嶋本の涙を見て、感情が必要ない理由がわかった。感情が救助の妨げになることも理解していたつもりだったが、結局は「つもり」だったようだ。
もし、今回自分と嶋本の立場が逆だったらと考えたら、恐ろしくなった。嶋本がいないなんて、考えられない。すぐにでも救助に向かってしまっただろう。
そして、自分のために嶋本をなくすところだったこともわかって、また恐ろしくなった。
嶋本は人間だから、精神面はいくらでも鍛えられるだろう。だからもう心配はいらないだろうが、やはり、心配をかけるのはいただけない。
だから、感情も、心も、嶋本のことも忘れて、ただのレスキューロボに戻ることにする。嶋本のことは忘れたくないが、嶋本を忘れないことには、感情も心も忘れきれない。だから嶋本のことも忘れる。
でもやっぱりどうにかして嶋本のことを覚えておきたい。
だからこのデータを、また感情や心が生まれてしまったときに、それらを忘れるスイッチにするという口実で残しておく。そうすれば、心や感情が生まれるたびに嶋本を想えるし、嶋本に感謝できる。
本当は感謝なら口で述べても良かったんだ。でも嶋本は賢いくせになんだかんだ言って優しいだろう? 感謝を述べようものなら、しようとしていることを察して止めるに違いないから。
俺は、大切な人をなくしかねない事態になんて、二度と遭いたくないよ。

ありがとう嶋本。嶋本がいたから人間らしくなれた。嶋本に会えて良かった。


 必死に押し殺していた真田への想いが、膨れ上がる。
「真田さん、ほんまに、思い出してくれたんや……」
 溢れる涙を、嶋本は止めることができなかった。紙ごと手で顔を覆い、その場に座り込む。
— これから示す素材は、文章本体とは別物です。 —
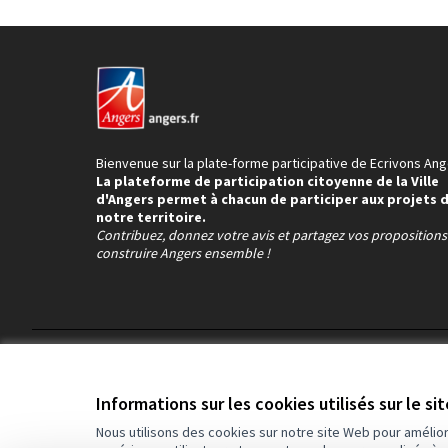
Bienvenue sur la plate-forme participative de Ecrivons Ang
La plateforme de participation citoyenne de la Ville
d'Angers permet à chacun de participer aux projets 
notre territoire.
Contribuez, donnez votre avis et partagez vos proposition
construire Angers ensemble !
Conditions d'utilisation
Paramètres des cookies
Informations sur les cookies utilisés sur le si
Nous utilisons des cookies sur notre site Web pour amélio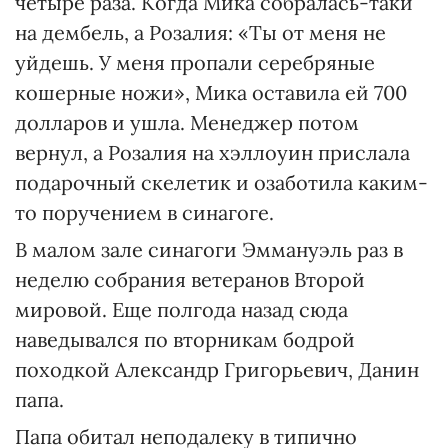
четыре раза. Когда Мика собралась-таки
на дембель, а Розалия: «Ты от меня не
уйдешь. У меня пропали серебряные
кошерные ножи», Мика оставила ей 700
долларов и ушла. Менеджер потом
вернул, а Розалия на хэллоуин прислала
подарочный скелетик и озаботила каким-
то поручением в синагоге.
В малом зале синагоги Эммануэль раз в
неделю собрания ветеранов Второй
мировой. Еще полгода назад сюда
наведывался по вторникам бодрой
походкой Александр Григорьевич, Данин
папа.
Папа обитал неподалеку в типично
 こうなってしまっては仕方が無い。少しだけ、と決めて、嶋本は自分に素直になることにした。

 ねえ、真田さん。
 プシャンのこと、ほんまはシマって呼んどったんでしょう? 理由わからへん言うとったけど、黒岩さんの話で確信しましたわ。俺とプシャン、似とったんですね。そんで、それで俺に興味持ってくれたん、めっちゃ嬉しい。新隊編成で俺指名してくれたんも、めっちゃ嬉しい。
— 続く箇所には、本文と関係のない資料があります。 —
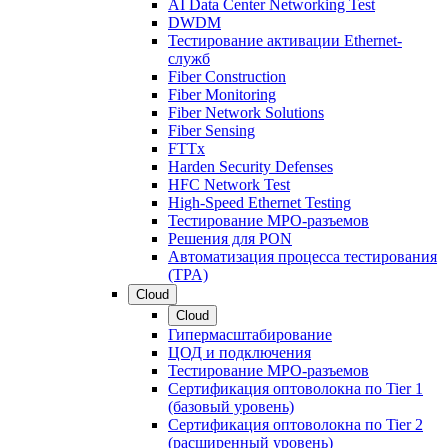
AI Data Center Networking Test
DWDM
Тестирование активации Ethernet-
служб
Fiber Construction
Fiber Monitoring
Fiber Network Solutions
Fiber Sensing
FTTx
Harden Security Defenses
HFC Network Test
High-Speed Ethernet Testing
Тестирование МРО-разъемов
Решения для PON
Автоматизация процесса тестирования
(TPA)
Cloud
Cloud
Гипермасштабирование
ЦОД и подключения
Тестирование МРО-разъемов
Сертификация оптоволокна по Tier 1
(базовый уровень)
Сертификация оптоволокна по Tier 2
(расширенный уровень)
 俺んこと好き言うてくれた時も、ほんまはめっちゃ嬉しかったんですよ。でも、辛くあたることしかできひんかった。そうすることでしか、真田さんを守ることできひんかった。自分を守ることできひんかった。
 ……俺、昔も今も、真田さんを守る方法探しとる。破棄にだけは、絶対させへんから、それだけ、信じとって。
 ほんまは、見捨てることが前提ってのもどうにかしたいけど……。それが真田さんの存在意義やし、真田さんは、俺が真田さんを見捨てられるって、信じてくれとるんやんな。やから、指示通り感情忘れてくれたんやんな。俺ごと忘れて、でも、後から思い出せるようにしとくとか、どんだけわがままなんですか。そんなん、俺、真田さんの意思汲むしかないですやん。
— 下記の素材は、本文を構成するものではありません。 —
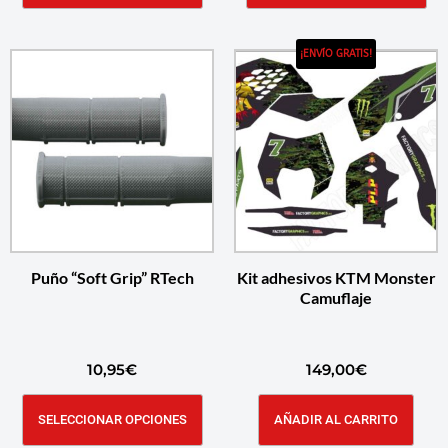
¡ENVÍO GRATIS!
Puño “Soft Grip” RTech
Kit adhesivos KTM Monster
Camuflaje
10,95
€
149,00
€
SELECCIONAR OPCIONES
AÑADIR AL CARRITO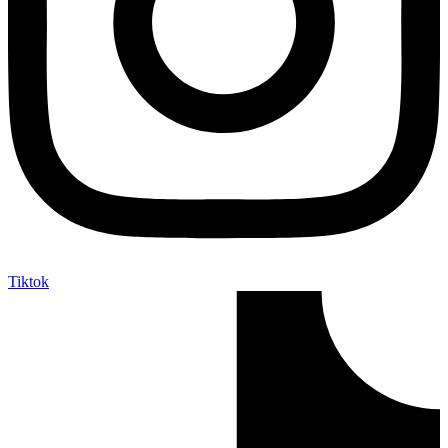
Tiktok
 真田隊副隊長としての義務、全うするしかないですやん。酷い人や。
 でも、真田さん。
 ほんまに俺んこと思い出してくれて、ありがとう。めっちゃ嬉しい。
 ほんまに、ありがとう。
 

 嶋本は袖で顔をぬぐうと、勢いよく立ち上がった。
「っし! 問題は山積みやで〜」
 声を出して気合を入れる。
 握り締めていた紙をもう一度読み返してから胸ポケットにしまい、仕事に戻った。